1 tablespoon melted coconut oil, or as needed
6 eggs, at room temperature
1 cup canned coconut milk
⅓ cup coconut sugar
2 teaspoons vanilla extract
1 cup coconut flour
1 cup blueberries, or to taste
1 orange, zested
½ teaspoon sea salt
½ teaspoon ground cinnamon
½ teaspoon baking soda
¼ teaspoon baking powder

Nutrition Info

107.9 calories
carbohydrate: 6.7 g
cholesterol: 93 mg
fat: 7.7 g
fiber: 0.6 g
protein: 3.6 g
saturatedFat: 5.4 g
servingSize: -
sodium: 174.7 mg
sugar: 5.4 g
transFat: : -
unsaturatedFat: : -

Directions

  1. Preheat oven to 350 degrees F (175 degrees C). Brush enough coconut oil into a 9x5-inch loaf pan to completely coat the inside.

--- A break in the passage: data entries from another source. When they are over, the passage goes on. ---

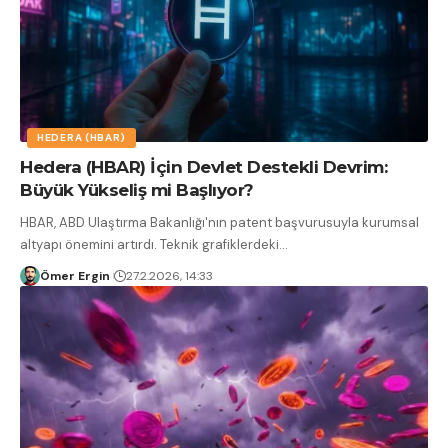
HEDERA (HBAR)
Hedera (HBAR) İçin Devlet Destekli Devrim:
Büyük Yükseliş mi Başlıyor?
HBAR, ABD Ulaştırma Bakanlığı'nın patent başvurusuyla kurumsal
altyapı önemini artırdı. Teknik grafiklerdeki
…
Ömer Ergin
27.2.2026, 14:33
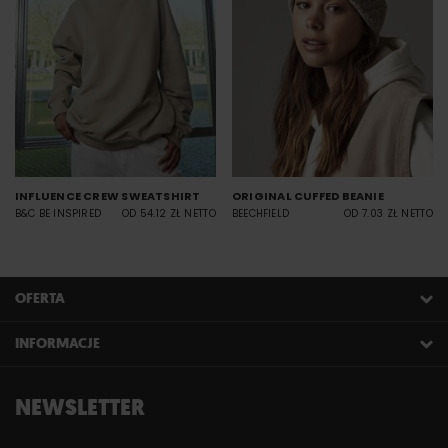
INFLUENCE CREW SWEATSHIRT
ORIGINAL CUFFED BEANIE
B&C BE INSPIRED
OD 54.12 ZŁ NETTO
BEECHFIELD
OD 7.03 ZŁ NETTO
OFERTA
INFORMACJE
NEWSLETTER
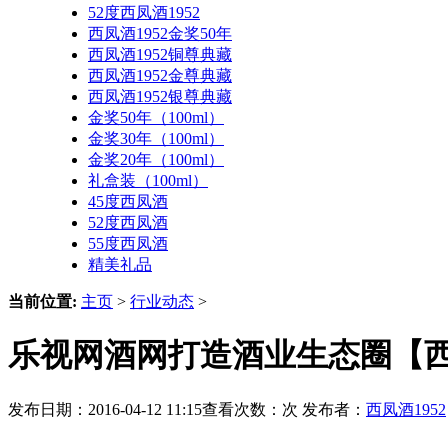
52度西凤酒1952
西凤酒1952金奖50年
西凤酒1952铜尊典藏
西凤酒1952金尊典藏
西凤酒1952银尊典藏
金奖50年（100ml）
金奖30年（100ml）
金奖20年（100ml）
礼盒装（100ml）
45度西凤酒
52度西凤酒
55度西凤酒
精美礼品
当前位置:
主页
>
行业动态
>
乐视网酒网打造酒业生态圈【西凤
发布日期：2016-04-12 11:15查看次数：
次 发布者：
西凤酒1952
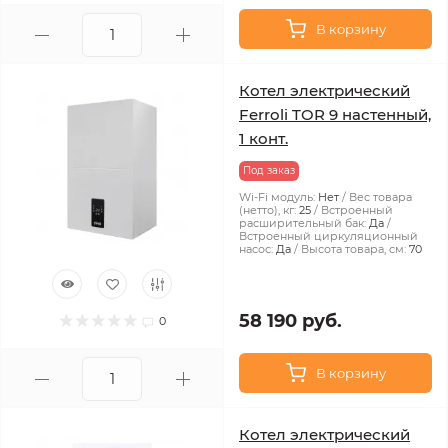
В корзину
Котел электрический
Ferroli TOR 9 настенный,
1 конт.
Под заказ
Wi-Fi модуль:
Нет
Вес товара
(нетто), кг:
25
Встроенный
расширительный бак:
Да
Встроенный циркуляционный
насос:
Да
Высота товара, см:
70
58 190 руб.
0
В корзину
Котел электрический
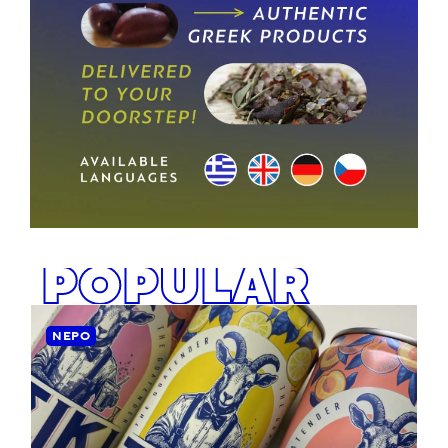
POPULAR
ΝΕΡΌ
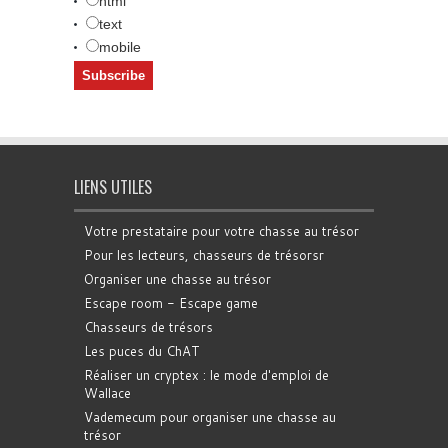
html
text
mobile
LIENS UTILES
Votre prestataire pour votre chasse au trésor
Pour les lecteurs, chasseurs de trésorsr
Organiser une chasse au trésor
Escape room - Escape game
Chasseurs de trésors
Les puces du ChAT
Réaliser un cryptex : le mode d'emploi de
Wallace
Vademecum pour organiser une chasse au
trésor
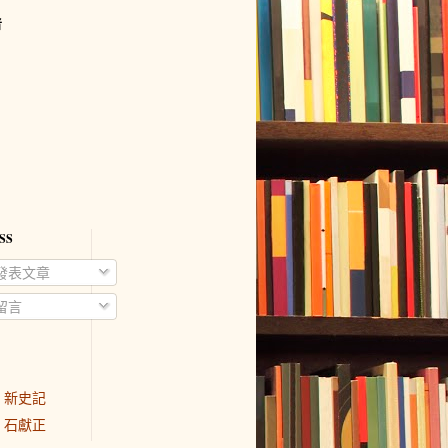
者
SS
發表文章
留言
新史記
石獻正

  2. Whisk eggs together in a large bowl, add coconut milk, coconut sugar, and vanilla extract and whisk until smooth. Mix coconut flour, blueberries, orange zest, sea salt, cinnamon, baking soda, and baking powder into egg mixture and whisk until batter is just mixed, pour into the prepared loaf pan.

  3. Bake in the preheated oven until a toothpick inserted in the center comes out clean, about 45 minutes. Cool in pan before removing and cutting into cubes.

Recipe Yield

12 servings

Recipe Note

As a true Italian, we love warm desserts. My paleo blueberry bread pudding brings back so many great memories with my Nana. We loved bread pudding by using day-old bread, but this family-inspired recipe makes me feel good and I love sharing paleo dessert recipes with you.